_EXERCISE OBJECTIVE_
Take every line from the data that has the word "Blue" in it.
⟨
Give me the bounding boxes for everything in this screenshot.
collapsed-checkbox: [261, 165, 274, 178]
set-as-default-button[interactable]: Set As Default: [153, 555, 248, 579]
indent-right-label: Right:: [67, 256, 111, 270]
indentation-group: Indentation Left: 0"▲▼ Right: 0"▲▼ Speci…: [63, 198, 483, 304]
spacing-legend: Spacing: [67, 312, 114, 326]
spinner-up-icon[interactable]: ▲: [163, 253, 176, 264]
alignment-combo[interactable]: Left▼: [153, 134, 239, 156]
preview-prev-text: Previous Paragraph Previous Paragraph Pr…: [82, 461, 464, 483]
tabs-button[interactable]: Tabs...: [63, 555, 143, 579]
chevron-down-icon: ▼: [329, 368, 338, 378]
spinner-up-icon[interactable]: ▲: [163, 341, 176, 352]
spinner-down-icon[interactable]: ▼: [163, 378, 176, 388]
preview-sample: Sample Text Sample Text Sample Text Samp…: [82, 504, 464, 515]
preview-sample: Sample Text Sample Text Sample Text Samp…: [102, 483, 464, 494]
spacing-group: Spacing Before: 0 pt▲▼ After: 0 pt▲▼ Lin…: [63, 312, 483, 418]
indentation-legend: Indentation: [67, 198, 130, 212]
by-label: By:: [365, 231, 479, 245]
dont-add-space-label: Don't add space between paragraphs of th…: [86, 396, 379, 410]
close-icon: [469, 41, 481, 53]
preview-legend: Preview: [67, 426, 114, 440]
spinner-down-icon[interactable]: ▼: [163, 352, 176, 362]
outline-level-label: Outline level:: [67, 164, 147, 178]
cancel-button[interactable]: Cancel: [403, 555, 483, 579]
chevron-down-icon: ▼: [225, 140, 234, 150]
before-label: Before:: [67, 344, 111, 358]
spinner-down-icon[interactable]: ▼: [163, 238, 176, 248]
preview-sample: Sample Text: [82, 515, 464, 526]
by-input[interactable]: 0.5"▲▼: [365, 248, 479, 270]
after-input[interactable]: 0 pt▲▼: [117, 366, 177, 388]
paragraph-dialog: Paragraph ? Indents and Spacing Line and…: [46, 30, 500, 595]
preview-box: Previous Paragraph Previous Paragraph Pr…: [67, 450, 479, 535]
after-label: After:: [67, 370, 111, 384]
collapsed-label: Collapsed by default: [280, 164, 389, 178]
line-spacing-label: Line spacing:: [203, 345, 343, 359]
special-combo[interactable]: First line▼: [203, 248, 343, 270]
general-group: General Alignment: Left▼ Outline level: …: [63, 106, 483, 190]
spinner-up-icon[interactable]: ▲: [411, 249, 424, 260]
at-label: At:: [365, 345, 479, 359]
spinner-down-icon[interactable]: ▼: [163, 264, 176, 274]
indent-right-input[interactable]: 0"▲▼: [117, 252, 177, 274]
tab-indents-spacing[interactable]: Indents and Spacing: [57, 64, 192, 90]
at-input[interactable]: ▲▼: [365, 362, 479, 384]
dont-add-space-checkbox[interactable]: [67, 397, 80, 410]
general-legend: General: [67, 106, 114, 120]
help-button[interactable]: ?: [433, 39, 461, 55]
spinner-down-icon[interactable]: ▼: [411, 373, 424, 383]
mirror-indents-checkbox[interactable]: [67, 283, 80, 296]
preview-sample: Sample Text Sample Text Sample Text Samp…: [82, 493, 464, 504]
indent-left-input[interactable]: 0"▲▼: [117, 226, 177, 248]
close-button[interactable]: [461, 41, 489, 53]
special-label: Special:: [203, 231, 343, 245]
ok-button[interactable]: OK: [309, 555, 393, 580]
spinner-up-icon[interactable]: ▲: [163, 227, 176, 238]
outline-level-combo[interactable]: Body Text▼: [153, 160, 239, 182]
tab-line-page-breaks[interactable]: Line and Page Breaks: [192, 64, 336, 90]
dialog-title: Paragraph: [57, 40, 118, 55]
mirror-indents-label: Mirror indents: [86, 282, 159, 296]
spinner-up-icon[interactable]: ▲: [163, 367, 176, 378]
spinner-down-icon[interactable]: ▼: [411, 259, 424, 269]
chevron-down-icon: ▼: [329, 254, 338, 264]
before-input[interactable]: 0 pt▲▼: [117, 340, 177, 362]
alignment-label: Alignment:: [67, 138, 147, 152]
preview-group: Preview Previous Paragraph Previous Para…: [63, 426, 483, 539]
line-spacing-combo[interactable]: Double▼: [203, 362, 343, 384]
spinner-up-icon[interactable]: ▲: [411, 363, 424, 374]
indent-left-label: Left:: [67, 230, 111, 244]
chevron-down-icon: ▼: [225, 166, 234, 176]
⟩
⟨
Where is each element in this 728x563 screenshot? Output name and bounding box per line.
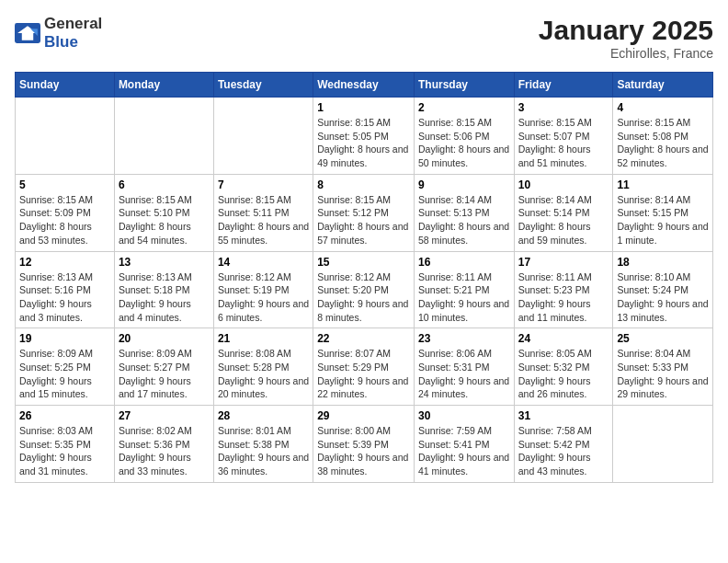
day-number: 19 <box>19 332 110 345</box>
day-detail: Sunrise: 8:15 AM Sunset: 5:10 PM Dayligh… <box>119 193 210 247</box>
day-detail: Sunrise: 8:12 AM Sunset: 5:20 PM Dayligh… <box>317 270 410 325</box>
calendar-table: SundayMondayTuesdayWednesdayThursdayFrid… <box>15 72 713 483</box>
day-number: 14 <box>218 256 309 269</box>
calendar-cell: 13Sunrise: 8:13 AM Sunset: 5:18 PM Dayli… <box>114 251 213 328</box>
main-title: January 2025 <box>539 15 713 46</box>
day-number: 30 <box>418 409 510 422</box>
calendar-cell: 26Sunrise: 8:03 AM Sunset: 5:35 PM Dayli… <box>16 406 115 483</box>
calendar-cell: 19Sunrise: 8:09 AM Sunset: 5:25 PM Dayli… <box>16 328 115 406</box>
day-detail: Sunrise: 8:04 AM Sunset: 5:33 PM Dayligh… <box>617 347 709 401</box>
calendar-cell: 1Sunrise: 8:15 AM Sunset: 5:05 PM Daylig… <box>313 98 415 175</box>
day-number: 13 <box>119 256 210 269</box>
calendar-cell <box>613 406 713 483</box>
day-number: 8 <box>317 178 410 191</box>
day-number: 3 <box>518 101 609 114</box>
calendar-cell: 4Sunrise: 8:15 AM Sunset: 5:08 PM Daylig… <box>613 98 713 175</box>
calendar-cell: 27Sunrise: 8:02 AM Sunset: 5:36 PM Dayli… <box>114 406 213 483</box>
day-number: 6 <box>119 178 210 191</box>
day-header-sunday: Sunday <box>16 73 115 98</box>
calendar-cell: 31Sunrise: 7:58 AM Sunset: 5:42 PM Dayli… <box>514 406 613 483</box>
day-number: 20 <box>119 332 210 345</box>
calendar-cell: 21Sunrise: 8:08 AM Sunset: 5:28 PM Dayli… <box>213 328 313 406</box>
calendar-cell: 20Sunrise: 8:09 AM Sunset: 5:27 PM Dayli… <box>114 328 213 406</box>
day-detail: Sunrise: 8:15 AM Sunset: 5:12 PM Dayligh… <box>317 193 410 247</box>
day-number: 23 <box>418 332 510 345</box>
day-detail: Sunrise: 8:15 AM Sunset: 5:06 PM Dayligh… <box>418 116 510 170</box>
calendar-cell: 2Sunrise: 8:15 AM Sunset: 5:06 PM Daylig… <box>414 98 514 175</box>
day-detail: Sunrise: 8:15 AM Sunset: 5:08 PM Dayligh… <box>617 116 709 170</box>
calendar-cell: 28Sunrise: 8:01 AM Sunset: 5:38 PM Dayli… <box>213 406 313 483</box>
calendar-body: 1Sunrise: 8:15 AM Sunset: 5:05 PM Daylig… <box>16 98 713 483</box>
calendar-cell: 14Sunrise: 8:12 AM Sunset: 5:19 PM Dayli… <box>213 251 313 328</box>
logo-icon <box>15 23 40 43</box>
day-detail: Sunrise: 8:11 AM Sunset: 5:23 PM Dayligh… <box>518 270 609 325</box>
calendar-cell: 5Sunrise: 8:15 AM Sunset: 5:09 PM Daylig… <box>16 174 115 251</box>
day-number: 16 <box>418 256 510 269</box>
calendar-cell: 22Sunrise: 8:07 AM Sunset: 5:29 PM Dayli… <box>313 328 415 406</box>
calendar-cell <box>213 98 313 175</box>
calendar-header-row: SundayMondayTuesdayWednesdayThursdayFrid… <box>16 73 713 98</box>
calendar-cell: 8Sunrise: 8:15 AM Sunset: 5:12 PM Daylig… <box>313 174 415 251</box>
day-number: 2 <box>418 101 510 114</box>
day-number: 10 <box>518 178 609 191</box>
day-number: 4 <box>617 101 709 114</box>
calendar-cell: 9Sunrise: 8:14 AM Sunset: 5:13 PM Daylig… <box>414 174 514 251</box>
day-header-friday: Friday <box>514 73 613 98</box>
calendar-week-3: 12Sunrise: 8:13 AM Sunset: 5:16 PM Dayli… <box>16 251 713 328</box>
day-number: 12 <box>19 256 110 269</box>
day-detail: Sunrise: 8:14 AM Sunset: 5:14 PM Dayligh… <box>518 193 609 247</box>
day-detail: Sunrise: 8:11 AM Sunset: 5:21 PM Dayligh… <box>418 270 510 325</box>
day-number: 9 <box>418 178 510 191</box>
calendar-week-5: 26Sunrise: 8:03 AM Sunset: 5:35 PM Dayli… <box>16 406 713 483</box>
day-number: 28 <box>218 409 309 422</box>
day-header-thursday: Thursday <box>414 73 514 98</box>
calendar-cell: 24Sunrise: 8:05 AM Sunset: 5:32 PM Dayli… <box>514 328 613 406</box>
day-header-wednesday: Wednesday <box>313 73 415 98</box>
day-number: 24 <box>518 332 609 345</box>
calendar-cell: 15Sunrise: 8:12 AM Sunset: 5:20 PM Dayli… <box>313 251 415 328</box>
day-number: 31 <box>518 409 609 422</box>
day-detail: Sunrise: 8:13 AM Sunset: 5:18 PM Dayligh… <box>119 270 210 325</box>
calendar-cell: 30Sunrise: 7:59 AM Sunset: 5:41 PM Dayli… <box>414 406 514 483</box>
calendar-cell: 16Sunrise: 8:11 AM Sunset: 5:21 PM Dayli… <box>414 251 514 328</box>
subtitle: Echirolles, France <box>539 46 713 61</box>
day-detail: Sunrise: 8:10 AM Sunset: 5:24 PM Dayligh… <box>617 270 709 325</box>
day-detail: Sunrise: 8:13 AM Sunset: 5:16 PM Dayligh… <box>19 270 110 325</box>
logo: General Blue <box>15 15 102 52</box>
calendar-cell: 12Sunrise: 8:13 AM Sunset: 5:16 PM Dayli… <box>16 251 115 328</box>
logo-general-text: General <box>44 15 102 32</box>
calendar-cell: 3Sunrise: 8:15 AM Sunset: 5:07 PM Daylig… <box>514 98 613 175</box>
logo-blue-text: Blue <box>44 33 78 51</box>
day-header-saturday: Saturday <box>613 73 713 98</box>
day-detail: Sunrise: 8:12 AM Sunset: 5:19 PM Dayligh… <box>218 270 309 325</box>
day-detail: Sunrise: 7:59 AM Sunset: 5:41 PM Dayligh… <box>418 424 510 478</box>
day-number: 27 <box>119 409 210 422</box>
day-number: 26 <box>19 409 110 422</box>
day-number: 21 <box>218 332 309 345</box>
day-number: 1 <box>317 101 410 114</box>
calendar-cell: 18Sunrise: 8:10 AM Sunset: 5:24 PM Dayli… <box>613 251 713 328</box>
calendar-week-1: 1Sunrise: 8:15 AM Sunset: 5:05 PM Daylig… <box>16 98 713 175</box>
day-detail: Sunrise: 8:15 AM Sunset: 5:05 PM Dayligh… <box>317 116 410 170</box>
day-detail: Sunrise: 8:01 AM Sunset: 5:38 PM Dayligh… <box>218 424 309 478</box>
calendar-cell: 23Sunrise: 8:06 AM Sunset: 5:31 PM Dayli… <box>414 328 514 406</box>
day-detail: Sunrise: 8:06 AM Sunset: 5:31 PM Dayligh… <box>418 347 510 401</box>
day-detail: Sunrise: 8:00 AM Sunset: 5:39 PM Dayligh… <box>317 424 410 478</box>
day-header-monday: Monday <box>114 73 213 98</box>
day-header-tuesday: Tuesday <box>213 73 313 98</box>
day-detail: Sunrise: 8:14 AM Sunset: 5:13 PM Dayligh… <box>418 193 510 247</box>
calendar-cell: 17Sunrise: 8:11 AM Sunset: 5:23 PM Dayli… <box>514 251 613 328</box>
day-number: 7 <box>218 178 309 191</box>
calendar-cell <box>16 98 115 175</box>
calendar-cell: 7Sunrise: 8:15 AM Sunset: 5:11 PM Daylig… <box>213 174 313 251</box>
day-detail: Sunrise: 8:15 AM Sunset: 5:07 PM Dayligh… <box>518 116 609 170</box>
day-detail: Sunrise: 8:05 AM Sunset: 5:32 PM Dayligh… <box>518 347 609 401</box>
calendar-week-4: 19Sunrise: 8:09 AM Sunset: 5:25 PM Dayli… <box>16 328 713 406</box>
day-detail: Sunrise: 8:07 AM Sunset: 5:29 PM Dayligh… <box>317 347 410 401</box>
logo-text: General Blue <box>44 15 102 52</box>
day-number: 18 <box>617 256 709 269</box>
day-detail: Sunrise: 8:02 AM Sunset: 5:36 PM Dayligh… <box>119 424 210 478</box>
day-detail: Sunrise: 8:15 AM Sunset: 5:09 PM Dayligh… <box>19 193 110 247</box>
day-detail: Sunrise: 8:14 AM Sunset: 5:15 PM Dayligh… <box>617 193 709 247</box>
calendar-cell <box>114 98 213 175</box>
⟩
_ANSWER SPACE_
logo: General Blue <box>15 15 102 52</box>
logo-blue-text: Blue <box>44 33 78 51</box>
logo-text: General Blue <box>44 15 102 52</box>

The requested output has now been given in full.